It seems almost every day we turn on the news and learn of a new data breach or malicious attack on organizations ranging from the entertainment industry to healthcare and finance. The reality is, no organization is completely safe from an attack. And while this may seem grim, there are things organizations can do to help protect themselves. Many see this protection as a product—or stack of products—they use as a safeguard. But security efforts shouldn’t stop there. A strong culture of security and privacy is critical to an organization’s overall health and success.
Some organizations have realized and accepted this basic concept, but are quick to learn it can be difficult to carry out. All too often, they don’t think about how they can make security a regular part of their operating model. Security should apply to the things we do every day, such as the creation of emails and documents and classifying PowerPoint slides. This practice has the ability to add value and importance to all the different kinds of information we are exposed to throughout the day and how we ultimately process it.
For most, however, it is not automatic or easy to implement security practices. A key example is marking documents with the appropriate classification. Ideally—at every level, all the way through an organization—you would maintain a standardized process of classifying documents. This proves to be incredibly difficult the larger an organization is and the more people who have access to these documents. It’s critical to help people recognize you cannot wait for someone to read a document before figuring out how it should be protected. From the moment you receive a document, you should be able to tell its classification level.

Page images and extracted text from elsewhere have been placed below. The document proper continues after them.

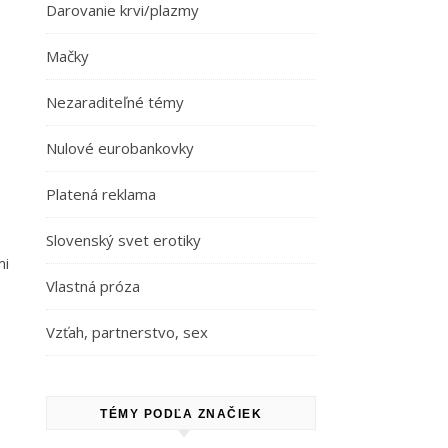
Darovanie krvi/plazmy
Mačky
Nezaraditeľné témy
Nulové eurobankovky
Platená reklama
Slovenský svet erotiky
mi
Vlastná próza
Vzťah, partnerstvo, sex
TÉMY PODĽA ZNAČIEK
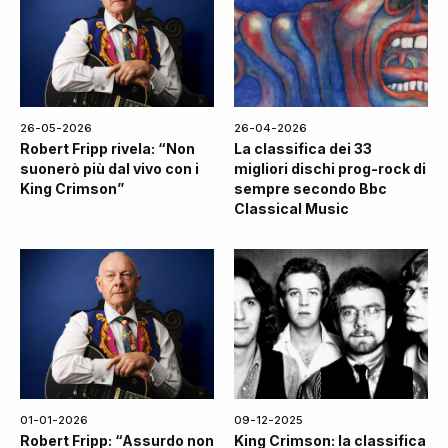
26-05-2026
26-04-2026
Robert Fripp rivela: “Non
La classifica dei 33
suonerò più dal vivo con i
migliori dischi prog-rock di
King Crimson”
sempre secondo Bbc
Classical Music
01-01-2026
09-12-2025
Robert Fripp: “Assurdo non
King Crimson: la classifica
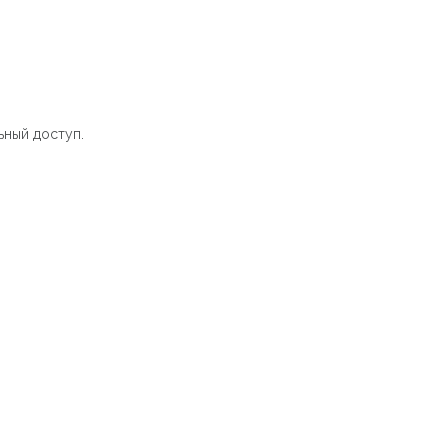
ный доступ.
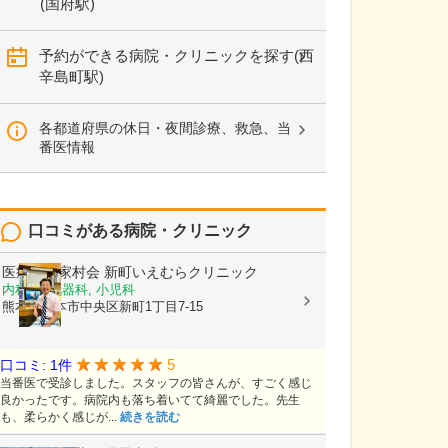
(国府駅)
予約ができる病院・クリニックを探す(西
辛島町駅)
各都道府県の休日・夜間診療、救急、当
番医情報
口コミがある病院・クリニック
医療法人家村会
新町いえむらクリニック
内科, 消化器科, 小児科
熊本県熊本市中央区新町1丁目7-15
5
口コミ: 1件
当番医で受診しました。スタッフの皆さんが、すごく感じ
良かったです。病院内も落ち着いてて綺麗でした。先生
も、柔らかく感じが...
続きを読む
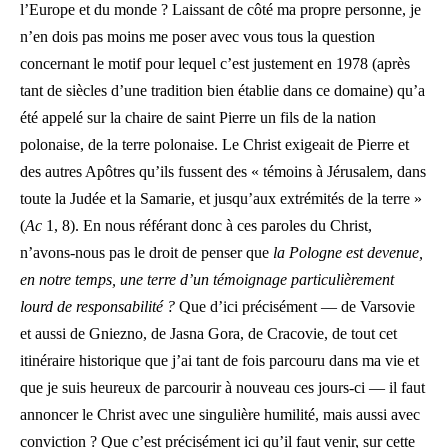
l’Europe et du monde ? Laissant de côté ma propre personne, je
n’en dois pas moins me poser avec vous tous la question
concernant le motif pour lequel c’est justement en 1978 (après
tant de siècles d’une tradition bien établie dans ce domaine) qu’a
été appelé sur la chaire de saint Pierre un fils de la nation
polonaise, de la terre polonaise. Le Christ exigeait de Pierre et
des autres Apôtres qu’ils fussent des « témoins à Jérusalem, dans
toute la Judée et la Samarie, et jusqu’aux extrémités de la terre »
(
Ac
1, 8). En nous référant donc à ces paroles du Christ,
n’avons-nous pas le droit de penser que
la Pologne est devenue,
en notre temps, une terre d’un témoignage particulièrement
lourd de responsabilité ?
Que d’ici précisément — de Varsovie
et aussi de Gniezno, de Jasna Gora, de Cracovie, de tout cet
itinéraire historique que j’ai tant de fois parcouru dans ma vie et
que je suis heureux de parcourir à nouveau ces jours-ci — il faut
annoncer le Christ avec une singulière humilité, mais aussi avec
conviction ? Que c’est précisément ici qu’il faut venir, sur cette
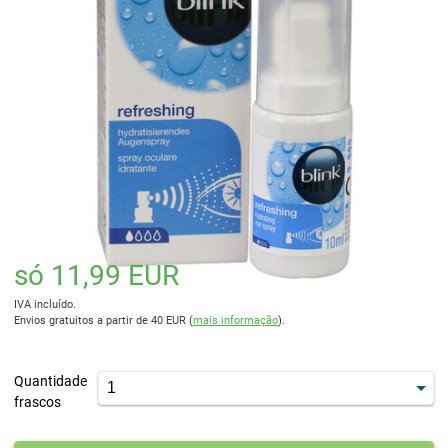
só 11,99 EUR
IVA incluído.
Envios gratuitos a partir de 40 EUR (
mais informação
).
Quantidade
frascos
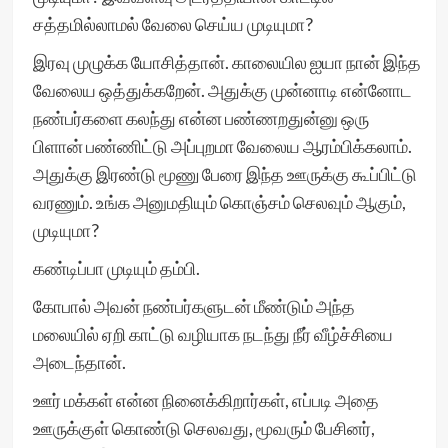
சத்தமில்லாமல் வேலை செய்ய முடியுமா?
இரவு முழுக்க யோசித்தான். காலையில ஐயா நான் இந்த
வேலைய ஒத்துக்கறேன். அதுக்கு முன்னாடி என்னோட
நண்பர்களை கலந்து என்ன பண்ணறதுன்னு ஒரு
பிளான் பண்ணிட்டு அப்புறமா வேலைய ஆரம்பிக்கலாம்.
அதுக்கு இரண்டு மூணு பேரை இந்த ஊருக்கு கூப்பிட்டு
வரணும். உங்க அனுமதியும் கொஞ்சம் செலவும் ஆகும்,
முடியுமா?
கண்டிப்பா முடியும் தம்பி.
கோபால் அவன் நண்பர்களுடன் மீண்டும் அந்த
மலையில் ஏறி காட்டு வழியாக நடந்து நீர் வீழ்ச்சியை
அடைந்தான்.
ஊர் மக்கள் என்ன நினைக்கிறார்கள், எப்படி அதை
ஊருக்குள் கொண்டு செலவது, மூவரும் பேசினர்,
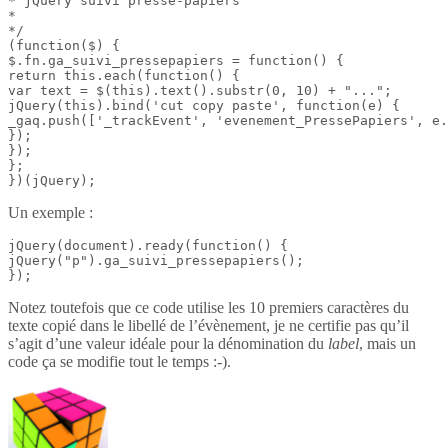
* jQuery suivi presse-papiers

*

*/

(function($) {

$.fn.ga_suivi_pressepapiers = function() {

return this.each(function() {

var text = $(this).text().substr(0, 10) + "...";

jQuery(this).bind('cut copy paste', function(e) {

_gaq.push(['_trackEvent', 'evenement_PressePapiers', e.
});

});

};

})(jQuery);
Un exemple :
jQuery(document).ready(function() {

jQuery("p").ga_suivi_pressepapiers();

});
Notez toutefois que ce code utilise les 10 premiers caractères du
texte copié dans le libellé de l’évènement, je ne certifie pas qu’il
s’agit d’une valeur idéale pour la dénomination du
label
, mais un
code ça se modifie tout le temps :-).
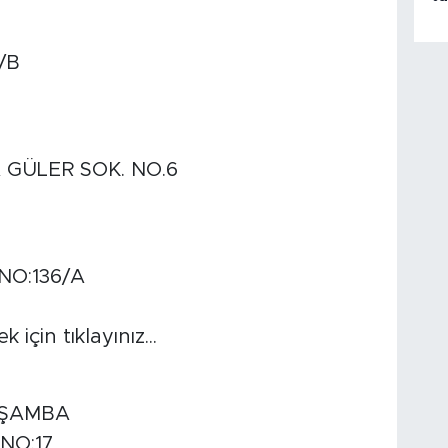
/B
GÜLER SOK. NO.6
NO:136/A
çin tıklayınız...
RŞAMBA
NO:17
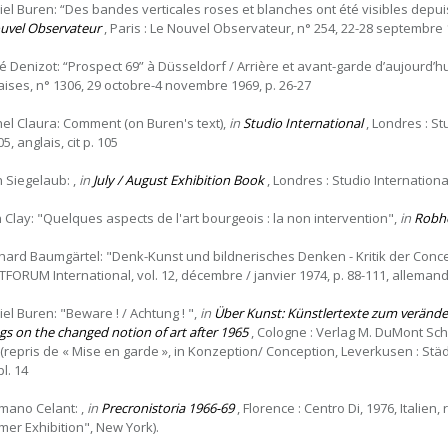
iel Buren: “Des bandes verticales roses et blanches ont été visibles depui
uvel Observateur
, Paris : Le Nouvel Observateur, n° 254, 22-28 septembre 196
é Denizot: “Prospect 69” à Düsseldorf / Arrière et avant-garde d’aujourd’hu
aises, n° 1306, 29 octobre-4 novembre 1969, p. 26-27
hel Claura: Comment (on Buren's text),
in
Studio International
, Londres : St
5, anglais, cit p. 105
h Siegelaub: ,
in
July / August Exhibition Book
, Londres : Studio International 
n Clay: "Quelques aspects de l'art bourgeois : la non intervention",
in
Robh
hard Baumgärtel: "Denk-Kunst und bildnerisches Denken - Kritik der Conce
FORUM International, vol. 12, décembre / janvier 1974, p. 88-111, allemand,
iel Buren: "Beware ! / Achtung ! ",
in
Über Kunst: Künstlertexte zum veränder
ngs on the changed notion of art after 1965
, Cologne : Verlag M. DuMont Sch
 (repris de « Mise en garde », in Konzeption/ Conception, Leverkusen : Stä
pl. 14
mano Celant: ,
in
Precronistoria 1966-69
, Florence : Centro Di, 1976, Italien,
er Exhibition", New York).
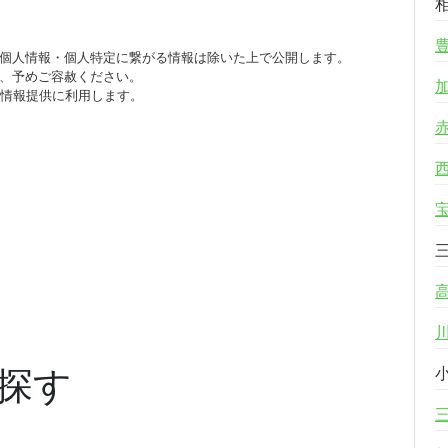
個人情報・個人特定に繋がる情報は除いた上で公開します。
、予めご容赦ください。
び情報提供に利用します。
探す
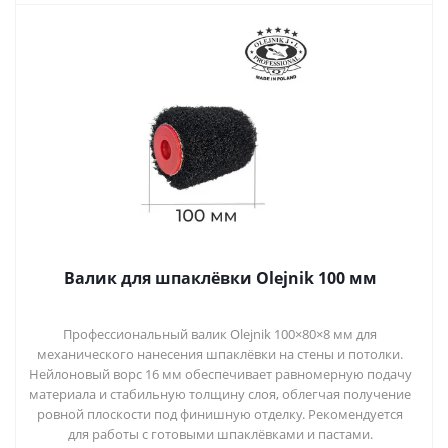
Валик для шпаклёвки Olejnik 100 мм
Профессиональный валик Olejnik 100×80×8 мм для
механического нанесения шпаклёвки на стены и потолки.
Нейлоновый ворс 16 мм обеспечивает равномерную подачу
материала и стабильную толщину слоя, облегчая получение
ровной плоскости под финишную отделку. Рекомендуется
для работы с готовыми шпаклёвками и пастами.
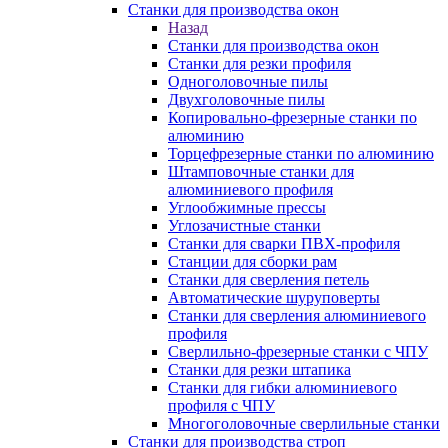
Станки для производства окон
Назад
Станки для производства окон
Станки для резки профиля
Одноголовочные пилы
Двухголовочные пилы
Копировально-фрезерные станки по
алюминию
Торцефрезерные станки по алюминию
Штамповочные станки для
алюминиевого профиля
Углообжимные прессы
Углозачистные станки
Станки для сварки ПВХ-профиля
Станции для сборки рам
Станки для сверления петель
Автоматические шуруповерты
Станки для сверления алюминиевого
профиля
Сверлильно-фрезерные станки с ЧПУ
Станки для резки штапика
Станки для гибки алюминиевого
профиля с ЧПУ
Многоголовочные сверлильные станки
Станки для производства строп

Here is where leadership needs to take the responsibility and lead by example to implement this culture. Protecting that organizational information should start in the board room and C-suite, so front line staff can follow and maintain. If leadership shows this is an important aspect of their corporate culture, it is more likely the practice will be successful and permeate all levels, becoming an ingrained part of how their organization works. Additionally, as a company, you have to think about how you are conveying this information to your employees. You need to talk about it, prevent and manage risk throughout the organization, and become an active participant in building this strong security culture.
In the oil and gas industry, safety has become a huge mantra over the past 25 years. Most sites open every meeting with a minute of safety before jumping into the primary topic of discussion. This safety covers everything from driving, to walking around the building, to physically being at an oil rig. You see an incredibly strong culture built around safety and that drives much of the operating model.
Yet, at most companies you don’t find those same practices utilized around security and privacy. A culture has to be created, fed and reinforced by activities throughout the day and year. It takes an investment to build and reinforce that culture beyond the annual compliance training—where most employees are simply checking a box rather than directly engaging with the material being presented. Presenting the training materials in an engaging format allows employees to make a deeper connection to what’s being presented, and truly understand how their actions can help protect the organization.
National Cyber Security Awareness Month is a good time for companies of all sizes to think about how they can build a culture of security, and reinforce that culture in the workplace so that it extends into employees’ personal lives—ultimately leading to a more secure professional and personal environment.